--- MATERIAL SHOWN Enclosed Below ---

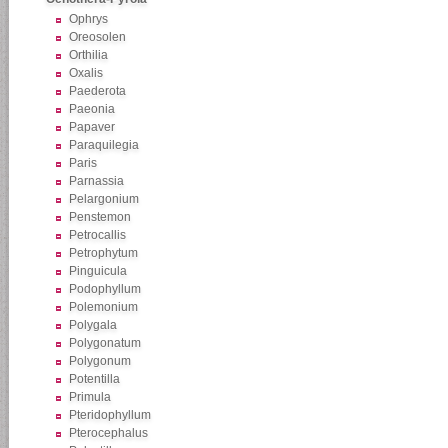
Ophrys
Oreosolen
Orthilia
Oxalis
Paederota
Paeonia
Papaver
Paraquilegia
Paris
Parnassia
Pelargonium
Penstemon
Petrocallis
Petrophytum
Pinguicula
Podophyllum
Polemonium
Polygala
Polygonatum
Polygonum
Potentilla
Primula
Pteridophyllum
Pterocephalus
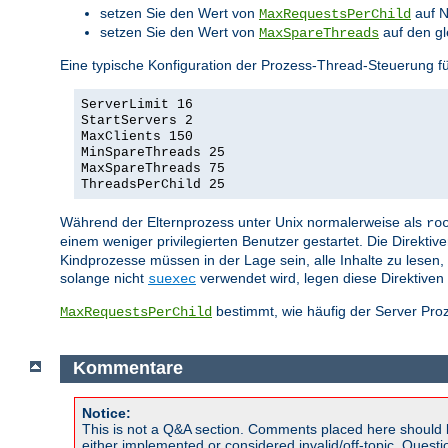
setzen Sie den Wert von
auf N
MaxRequestsPerChild
setzen Sie den Wert von
auf den gl
MaxSpareThreads
Eine typische Konfiguration der Prozess-Thread-Steuerung
ServerLimit 16
StartServers 2
MaxClients 150
MinSpareThreads 25
MaxSpareThreads 75
ThreadsPerChild 25
Während der Elternprozess unter Unix normalerweise als
ro
einem weniger privilegierten Benutzer gestartet. Die Direktiv
Kindprozesse müssen in der Lage sein, alle Inhalte zu lesen, 
solange nicht
verwendet wird, legen diese Direktiven 
suexec
bestimmt, wie häufig der Server Proz
MaxRequestsPerChild
Kommentare
Notice:
This is not a Q&A section. Comments placed here should 
either implemented or considered invalid/off-topic. Ques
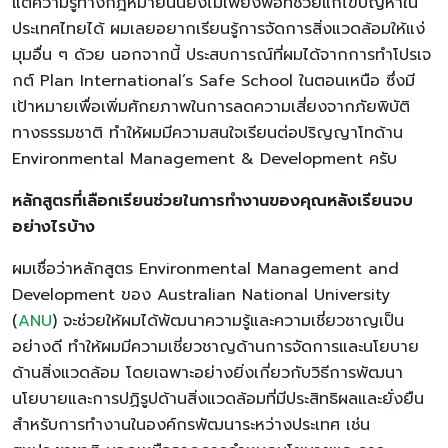
แต่ความรู้ทางกฎหมายนั้นยังไม่เพียงพอที่ช่วยแก้ไขปัญหาใน
ประเทศไทยได้ ผมเลยอยากเรียนรู้การจัดการสิ่งแวดล้อมให้แง่
มุมอื่น ๆ ด้วย นอกจากนี้ ประสบการณ์ที่ผมได้จากการทำโปรเจ
กต์ Plan International’s Safe School ในตอนเหนือ ซึ่งมี
เป้าหมายเพื่อเพิ่มศักยภาพในการลดความเสี่ยงจากภัยพิบัติ
ทางธรรมชาติ ทำให้ผมมีความสนใจเรียนต่อปริญญาโทด้าน
Environmental Management & Development ครับ
หลักสูตรที่เลือกเรียนช่วยในการทำงานของคุณหลังเรียนจบ
อย่างไรบ้าง
ผมเชื่อว่าหลักสูตร Environmental Management and
Development ของ Australian National University
(
ANU
) จะช่วยให้ผมได้พัฒนาความรู้และความเชี่ยวชาญเป็น
อย่างดี ทำให้ผมมีความเชี่ยวชาญด้านการจัดการและนโยบาย
ด้านสิ่งแวดล้อม โดยเฉพาะอย่างยิ่งเกี่ยวกับวิธีการพัฒนา
นโยบายและการปฏิรูปด้านสิ่งแวดล้อมที่มีประสิทธิผลและยั่งยืน
สำหรับการทำงานในองค์กรพัฒนาระหว่างประเทศ เช่น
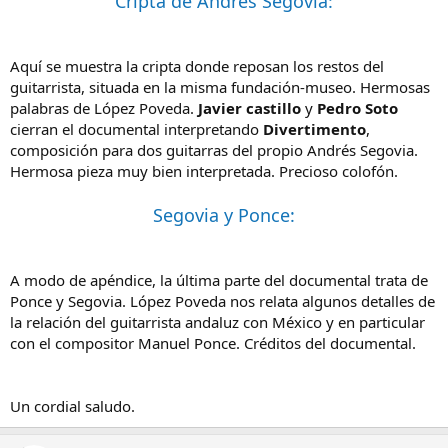
Cripta de Andrés Segovia:
Aquí se muestra la cripta donde reposan los restos del
guitarrista, situada en la misma fundación-museo. Hermosas
palabras de López Poveda.
Javier castillo
y
Pedro Soto
cierran el documental interpretando
Divertimento
,
composición para dos guitarras del propio Andrés Segovia.
Hermosa pieza muy bien interpretada. Precioso colofón.
Segovia y Ponce:
A modo de apéndice, la última parte del documental trata de
Ponce y Segovia. López Poveda nos relata algunos detalles de
la relación del guitarrista andaluz con México y en particular
con el compositor Manuel Ponce. Créditos del documental.
Un cordial saludo.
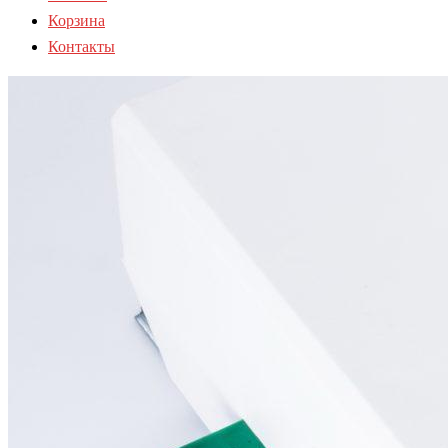
Корзина
Контакты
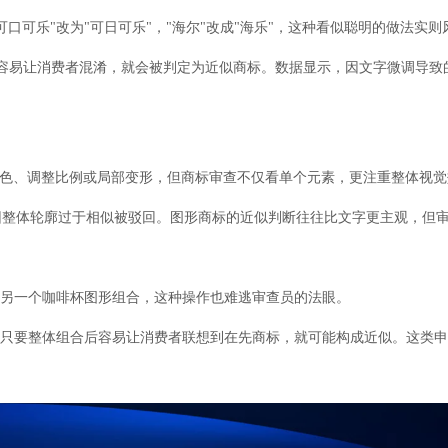
口可乐"改为"可日可乐"，"海尔"改成"海乐"，这种看似聪明的做法实则
容易让消费者混淆，就会被判定为近似商标。数据显示，因文字微调导致
变颜色、调整比例或局部变形，但商标审查不仅看单个元素，更注重整体视
因整体轮廓过于相似被驳回。图形商标的近似判断往往比文字更主观，但
与另一个咖啡杯图形组合，这种操作也难逃审查员的法眼。
，只要整体组合后容易让消费者联想到在先商标，就可能构成近似。这类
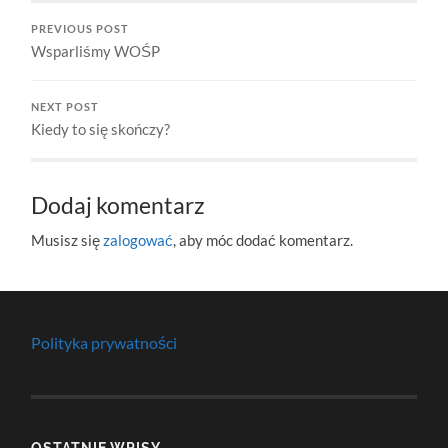
PREVIOUS POST
Wsparliśmy WOŚP
NEXT POST
Kiedy to się skończy?
Dodaj komentarz
Musisz się
zalogować
, aby móc dodać komentarz.
Polityka prywatności
OSTATNIE WPISY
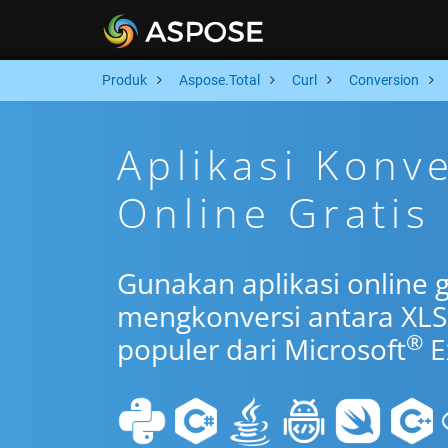
Produk
Aspose.Total
Curl
Conversion
Aplikasi Konv
Online Gratis
Gunakan aplikasi online g
mengkonversi antara XLS
®
populer dari Microsoft
E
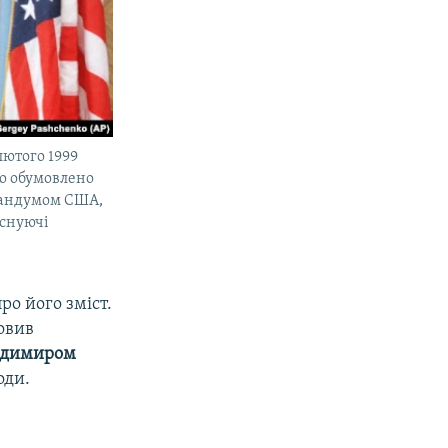
лютого 1999
ло обумовлено
рандумом США,
існуючі
ро його зміст.
овив
одимиром
оди.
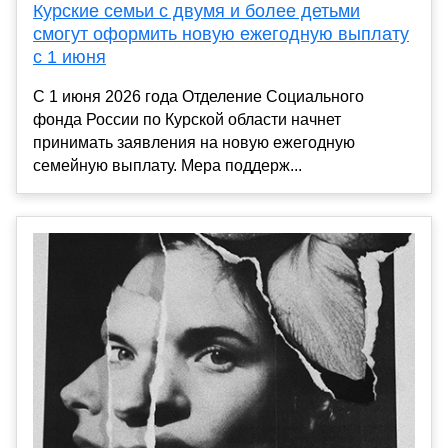
Курские семьи с двумя и более детьми
смогут оформить новую ежегодную выплату
с 1 июня
С 1 июня 2026 года Отделение Социального
фонда России по Курской области начнет
принимать заявления на новую ежегодную
семейную выплату. Мера поддерж...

--- End of Enclosed MATERIAL SHOWN ---

**PROBLEM REQUIREMENTS**: Look over the listing above and copy each line that contains "Segovia".

**RESPONSE**:
Cripta de Andrés Segovia:
composición para dos guitarras del propio Andrés Segovia.
Segovia y Ponce:
Ponce y Segovia. López Poveda nos relata algunos detalles de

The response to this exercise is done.